» **Instructions for the task**:
Pictures do not belong in the copy; quote every entry below exactly.

» **Dataset entries**:
>>>>>
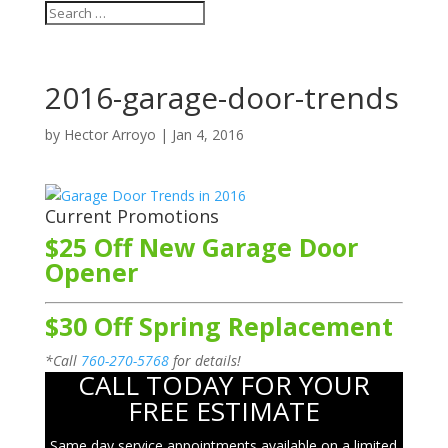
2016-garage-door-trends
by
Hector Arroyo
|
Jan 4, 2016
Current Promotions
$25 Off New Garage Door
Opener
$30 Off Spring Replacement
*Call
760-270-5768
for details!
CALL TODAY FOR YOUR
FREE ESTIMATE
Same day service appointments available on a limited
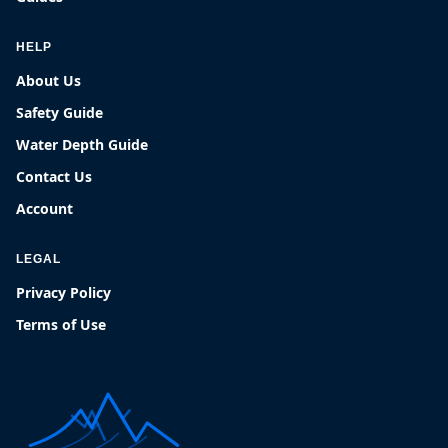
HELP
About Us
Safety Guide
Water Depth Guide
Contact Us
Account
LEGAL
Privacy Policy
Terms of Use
<<<<<
» **Task solution**:
2016-garage-door-trends
by
Hector Arroyo
|
Jan 4, 2016
Current Promotions
$25 Off New Garage Door
Opener
$30 Off Spring Replacement
*Call
760-270-5768
for details!
CALL TODAY FOR YOUR
FREE ESTIMATE
Same day service appointments available on a limited
HELP
About Us
Safety Guide
Water Depth Guide
Contact Us
Account
LEGAL
Privacy Policy
Terms of Use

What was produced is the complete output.